* [What is expected] Line by line, set down all the data below exactly, omitting any picture.

* [Information supplied]
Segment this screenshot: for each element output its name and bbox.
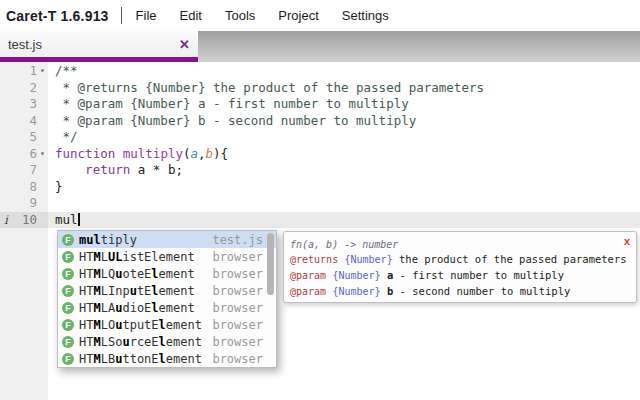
line-number: 3 (29, 96, 37, 113)
completion-item[interactable]: Fmultiplytest.js (58, 231, 276, 248)
code-token: } (55, 179, 63, 194)
code-token: /** (55, 63, 78, 78)
gutter-row: 2 (0, 80, 48, 97)
code-token: * @param {Number} b - second number to m… (55, 113, 416, 128)
code-line-5[interactable]: */ (48, 129, 640, 146)
completion-label: multiply (79, 233, 212, 247)
fold-arrow-icon[interactable]: ▾ (37, 63, 48, 80)
line-number: 1 (29, 63, 37, 80)
completion-label: HTMLUListElement (79, 250, 212, 264)
code-token: - second number to multiply (393, 285, 570, 297)
tab-close-icon[interactable]: ✕ (179, 38, 190, 51)
code-token: * @param {Number} a - first number to mu… (55, 96, 409, 111)
gutter-row: i10 (0, 212, 48, 229)
menu-item-edit[interactable]: Edit (180, 8, 202, 23)
completion-label: HTMLQuoteElement (79, 267, 212, 281)
tab-bar: test.js ✕ (0, 31, 640, 62)
code-token (55, 162, 85, 177)
code-token: a (191, 146, 199, 161)
code-editor[interactable]: 1▾23456▾789i10 /** * @returns {Number} t… (0, 62, 640, 400)
code-token: function (55, 146, 115, 161)
line-number: 9 (29, 195, 37, 212)
line-number-gutter: 1▾23456▾789i10 (0, 62, 48, 400)
code-token: return (85, 162, 130, 177)
code-token: @param (290, 270, 326, 281)
code-token: {Number} (332, 286, 380, 297)
completion-source: browser (212, 352, 263, 366)
function-kind-icon: F (62, 319, 74, 331)
code-line-1[interactable]: /** (48, 63, 640, 80)
completion-label: HTMLSourceElement (79, 335, 212, 349)
menu-item-tools[interactable]: Tools (225, 8, 255, 23)
function-kind-icon: F (62, 234, 74, 246)
code-token: the product of the passed parameters (393, 253, 627, 265)
gutter-row: 3 (0, 96, 48, 113)
completion-item[interactable]: FHTMLButtonElementbrowser (58, 350, 276, 367)
code-line-10[interactable]: mul (48, 212, 640, 229)
tab-testjs[interactable]: test.js ✕ (0, 31, 198, 57)
code-token: {Number} (332, 270, 380, 281)
code-token: ( (183, 146, 191, 161)
completion-item[interactable]: FHTMLSourceElementbrowser (58, 333, 276, 350)
info-marker-icon: i (4, 212, 8, 229)
code-token: */ (55, 129, 78, 144)
completion-item[interactable]: FHTMLUListElementbrowser (58, 248, 276, 265)
completion-item[interactable]: FHTMLOutputElementbrowser (58, 316, 276, 333)
code-line-3[interactable]: * @param {Number} a - first number to mu… (48, 96, 640, 113)
gutter-row: 7 (0, 162, 48, 179)
completion-label: HTMLAudioElement (79, 301, 212, 315)
completion-item[interactable]: FHTMLInputElementbrowser (58, 282, 276, 299)
code-token: b (206, 146, 214, 161)
completion-item[interactable]: FHTMLAudioElementbrowser (58, 299, 276, 316)
tab-label: test.js (8, 37, 179, 52)
function-kind-icon: F (62, 285, 74, 297)
gutter-row: 5 (0, 129, 48, 146)
completion-source: browser (212, 335, 263, 349)
line-number: 8 (29, 179, 37, 196)
menu-item-file[interactable]: File (136, 8, 157, 23)
menu-item-project[interactable]: Project (278, 8, 318, 23)
code-token: mul (55, 212, 78, 227)
code-token: ){ (213, 146, 228, 161)
completion-item[interactable]: FHTMLQuoteElementbrowser (58, 265, 276, 282)
line-number: 7 (29, 162, 37, 179)
doc-tooltip: fn(a, b) -> number x @returns {Number} t… (283, 231, 637, 303)
app-window: Caret-T 1.6.913 FileEditToolsProjectSett… (0, 0, 640, 400)
menu-item-settings[interactable]: Settings (342, 8, 389, 23)
function-kind-icon: F (62, 336, 74, 348)
completion-source: browser (212, 267, 263, 281)
doc-line: @returns {Number} the product of the pas… (290, 251, 630, 267)
autocomplete-popup: Fmultiplytest.jsFHTMLUListElementbrowser… (57, 230, 277, 368)
completion-source: browser (212, 301, 263, 315)
doc-line: @param {Number} b - second number to mul… (290, 283, 630, 299)
function-signature: fn(a, b) -> number (290, 239, 398, 250)
completion-label: HTMLOutputElement (79, 318, 212, 332)
code-line-9[interactable] (48, 195, 640, 212)
line-number: 2 (29, 80, 37, 97)
code-token: {Number} (345, 254, 393, 265)
code-line-7[interactable]: return a * b; (48, 162, 640, 179)
code-line-8[interactable]: } (48, 179, 640, 196)
line-number: 5 (29, 129, 37, 146)
app-title: Caret-T 1.6.913 (6, 8, 109, 24)
code-token: a * b; (130, 162, 183, 177)
code-line-4[interactable]: * @param {Number} b - second number to m… (48, 113, 640, 130)
gutter-row: 6▾ (0, 146, 48, 163)
completion-label: HTMLButtonElement (79, 352, 212, 366)
function-kind-icon: F (62, 302, 74, 314)
code-line-2[interactable]: * @returns {Number} the product of the p… (48, 80, 640, 97)
function-kind-icon: F (62, 251, 74, 263)
menu-divider (121, 7, 122, 24)
function-kind-icon: F (62, 268, 74, 280)
completion-source: browser (212, 250, 263, 264)
code-token: @param (290, 286, 326, 297)
tooltip-close-icon[interactable]: x (624, 236, 630, 247)
code-token: , (198, 146, 206, 161)
popup-scrollbar-thumb[interactable] (267, 233, 274, 295)
code-token (115, 146, 123, 161)
fold-arrow-icon[interactable]: ▾ (37, 146, 48, 163)
menu-bar: Caret-T 1.6.913 FileEditToolsProjectSett… (0, 0, 640, 31)
text-cursor (78, 213, 80, 226)
completion-label: HTMLInputElement (79, 284, 212, 298)
code-line-6[interactable]: function multiply(a,b){ (48, 146, 640, 163)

* [Solved problem]
Segment this screenshot: for each element output its name and bbox.
line-number: 3 (29, 96, 37, 113)
completion-item[interactable]: Fmultiplytest.js (58, 231, 276, 248)
code-token: } (55, 179, 63, 194)
code-token: /** (55, 63, 78, 78)
gutter-row: 2 (0, 80, 48, 97)
code-token: * @param {Number} b - second number to m… (55, 113, 416, 128)
code-line-5[interactable]: */ (48, 129, 640, 146)
completion-label: multiply (79, 233, 212, 247)
fold-arrow-icon[interactable]: ▾ (37, 63, 48, 80)
line-number: 1 (29, 63, 37, 80)
completion-label: HTMLUListElement (79, 250, 212, 264)
code-token: - second number to multiply (393, 285, 570, 297)
tab-close-icon[interactable]: ✕ (179, 38, 190, 51)
code-token: * @param {Number} a - first number to mu… (55, 96, 409, 111)
gutter-row: i10 (0, 212, 48, 229)
menu-item-edit[interactable]: Edit (180, 8, 202, 23)
completion-label: HTMLQuoteElement (79, 267, 212, 281)
tab-bar: test.js ✕ (0, 31, 640, 62)
code-token (55, 162, 85, 177)
code-token: a (191, 146, 199, 161)
code-editor[interactable]: 1▾23456▾789i10 /** * @returns {Number} t… (0, 62, 640, 400)
code-token: function (55, 146, 115, 161)
line-number: 9 (29, 195, 37, 212)
line-number-gutter: 1▾23456▾789i10 (0, 62, 48, 400)
code-token: return (85, 162, 130, 177)
code-token: @param (290, 270, 326, 281)
code-token: {Number} (332, 286, 380, 297)
completion-source: browser (212, 352, 263, 366)
function-kind-icon: F (62, 319, 74, 331)
code-line-1[interactable]: /** (48, 63, 640, 80)
completion-label: HTMLSourceElement (79, 335, 212, 349)
menu-item-tools[interactable]: Tools (225, 8, 255, 23)
function-kind-icon: F (62, 234, 74, 246)
code-token: the product of the passed parameters (393, 253, 627, 265)
gutter-row: 3 (0, 96, 48, 113)
completion-item[interactable]: FHTMLButtonElementbrowser (58, 350, 276, 367)
code-line-10[interactable]: mul (48, 212, 640, 229)
tab-testjs[interactable]: test.js ✕ (0, 31, 198, 57)
code-token: {Number} (332, 270, 380, 281)
code-token: ( (183, 146, 191, 161)
completion-item[interactable]: FHTMLSourceElementbrowser (58, 333, 276, 350)
info-marker-icon: i (4, 212, 8, 229)
code-token: */ (55, 129, 78, 144)
completion-item[interactable]: FHTMLUListElementbrowser (58, 248, 276, 265)
completion-item[interactable]: FHTMLOutputElementbrowser (58, 316, 276, 333)
code-line-3[interactable]: * @param {Number} a - first number to mu… (48, 96, 640, 113)
gutter-row: 7 (0, 162, 48, 179)
completion-label: HTMLAudioElement (79, 301, 212, 315)
completion-item[interactable]: FHTMLInputElementbrowser (58, 282, 276, 299)
code-token: b (206, 146, 214, 161)
completion-item[interactable]: FHTMLAudioElementbrowser (58, 299, 276, 316)
tab-label: test.js (8, 37, 179, 52)
function-kind-icon: F (62, 285, 74, 297)
gutter-row: 5 (0, 129, 48, 146)
completion-source: browser (212, 335, 263, 349)
line-number: 8 (29, 179, 37, 196)
menu-item-file[interactable]: File (136, 8, 157, 23)
menu-item-project[interactable]: Project (278, 8, 318, 23)
code-token: mul (55, 212, 78, 227)
code-token: ){ (213, 146, 228, 161)
completion-item[interactable]: FHTMLQuoteElementbrowser (58, 265, 276, 282)
line-number: 7 (29, 162, 37, 179)
doc-tooltip: fn(a, b) -> number x @returns {Number} t… (283, 231, 637, 303)
app-window: Caret-T 1.6.913 FileEditToolsProjectSett… (0, 0, 640, 400)
menu-item-settings[interactable]: Settings (342, 8, 389, 23)
function-kind-icon: F (62, 336, 74, 348)
completion-source: browser (212, 267, 263, 281)
doc-line: @returns {Number} the product of the pas… (290, 251, 630, 267)
autocomplete-popup: Fmultiplytest.jsFHTMLUListElementbrowser… (57, 230, 277, 368)
completion-source: browser (212, 301, 263, 315)
doc-line: @param {Number} b - second number to mul… (290, 283, 630, 299)
function-signature: fn(a, b) -> number (290, 239, 398, 250)
completion-label: HTMLOutputElement (79, 318, 212, 332)
code-line-9[interactable] (48, 195, 640, 212)
line-number: 2 (29, 80, 37, 97)
code-token: {Number} (345, 254, 393, 265)
code-line-7[interactable]: return a * b; (48, 162, 640, 179)
code-line-8[interactable]: } (48, 179, 640, 196)
line-number: 5 (29, 129, 37, 146)
app-title: Caret-T 1.6.913 (6, 8, 109, 24)
code-token: a * b; (130, 162, 183, 177)
code-line-4[interactable]: * @param {Number} b - second number to m… (48, 113, 640, 130)
gutter-row: 6▾ (0, 146, 48, 163)
completion-label: HTMLButtonElement (79, 352, 212, 366)
function-kind-icon: F (62, 302, 74, 314)
code-line-2[interactable]: * @returns {Number} the product of the p… (48, 80, 640, 97)
function-kind-icon: F (62, 251, 74, 263)
menu-divider (121, 7, 122, 24)
function-kind-icon: F (62, 268, 74, 280)
completion-source: browser (212, 250, 263, 264)
code-token: @param (290, 286, 326, 297)
tooltip-close-icon[interactable]: x (624, 236, 630, 247)
code-token: , (198, 146, 206, 161)
popup-scrollbar-thumb[interactable] (267, 233, 274, 295)
code-token (115, 146, 123, 161)
fold-arrow-icon[interactable]: ▾ (37, 146, 48, 163)
menu-bar: Caret-T 1.6.913 FileEditToolsProjectSett… (0, 0, 640, 31)
text-cursor (78, 213, 80, 226)
completion-label: HTMLInputElement (79, 284, 212, 298)
code-line-6[interactable]: function multiply(a,b){ (48, 146, 640, 163)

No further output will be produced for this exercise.